| ASSIGNMENT |
In the listing below, locate the line that contains "bsequent lack of" and the line that contains "Robinson is an". Restate word for word those two lines and every line between them, and nothing else.

=== GIVEN ENTRIES ===

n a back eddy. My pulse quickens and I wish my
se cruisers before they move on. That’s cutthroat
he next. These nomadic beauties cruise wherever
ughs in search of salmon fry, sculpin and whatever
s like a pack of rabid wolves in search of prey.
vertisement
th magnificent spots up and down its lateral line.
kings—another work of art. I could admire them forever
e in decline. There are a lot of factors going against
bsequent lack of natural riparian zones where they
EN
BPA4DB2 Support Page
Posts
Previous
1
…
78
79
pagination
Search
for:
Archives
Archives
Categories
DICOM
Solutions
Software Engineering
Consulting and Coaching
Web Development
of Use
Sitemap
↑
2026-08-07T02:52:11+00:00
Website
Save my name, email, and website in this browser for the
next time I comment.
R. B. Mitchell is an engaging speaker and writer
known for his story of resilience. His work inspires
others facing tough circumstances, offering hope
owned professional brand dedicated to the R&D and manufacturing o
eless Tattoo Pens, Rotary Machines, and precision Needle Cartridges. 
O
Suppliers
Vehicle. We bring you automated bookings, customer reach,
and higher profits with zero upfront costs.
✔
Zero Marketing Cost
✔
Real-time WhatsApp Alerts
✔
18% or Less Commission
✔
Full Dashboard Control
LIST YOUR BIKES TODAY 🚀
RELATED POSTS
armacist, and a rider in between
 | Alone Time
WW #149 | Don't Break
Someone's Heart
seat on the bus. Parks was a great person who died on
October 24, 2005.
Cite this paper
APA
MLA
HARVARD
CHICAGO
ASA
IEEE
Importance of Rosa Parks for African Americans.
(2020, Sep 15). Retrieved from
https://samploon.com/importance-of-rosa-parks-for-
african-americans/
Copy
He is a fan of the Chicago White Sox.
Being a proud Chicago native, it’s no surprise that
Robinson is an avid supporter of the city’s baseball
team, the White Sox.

===

| THE ANSWER |
bsequent lack of natural riparian zones where they
EN
BPA4DB2 Support Page
Posts
Previous
1
…
78
79
pagination
Search
for:
Archives
Archives
Categories
DICOM
Solutions
Software Engineering
Consulting and Coaching
Web Development
of Use
Sitemap
↑
2026-08-07T02:52:11+00:00
Website
Save my name, email, and website in this browser for the
next time I comment.
R. B. Mitchell is an engaging speaker and writer
known for his story of resilience. His work inspires
others facing tough circumstances, offering hope
owned professional brand dedicated to the R&D and manufacturing o
eless Tattoo Pens, Rotary Machines, and precision Needle Cartridges. 
O
Suppliers
Vehicle. We bring you automated bookings, customer reach,
and higher profits with zero upfront costs.
✔
Zero Marketing Cost
✔
Real-time WhatsApp Alerts
✔
18% or Less Commission
✔
Full Dashboard Control
LIST YOUR BIKES TODAY 🚀
RELATED POSTS
armacist, and a rider in between
 | Alone Time
WW #149 | Don't Break
Someone's Heart
seat on the bus. Parks was a great person who died on
October 24, 2005.
Cite this paper
APA
MLA
HARVARD
CHICAGO
ASA
IEEE
Importance of Rosa Parks for African Americans.
(2020, Sep 15). Retrieved from
https://samploon.com/importance-of-rosa-parks-for-
african-americans/
Copy
He is a fan of the Chicago White Sox.
Being a proud Chicago native, it’s no surprise that
Robinson is an avid supporter of the city’s baseball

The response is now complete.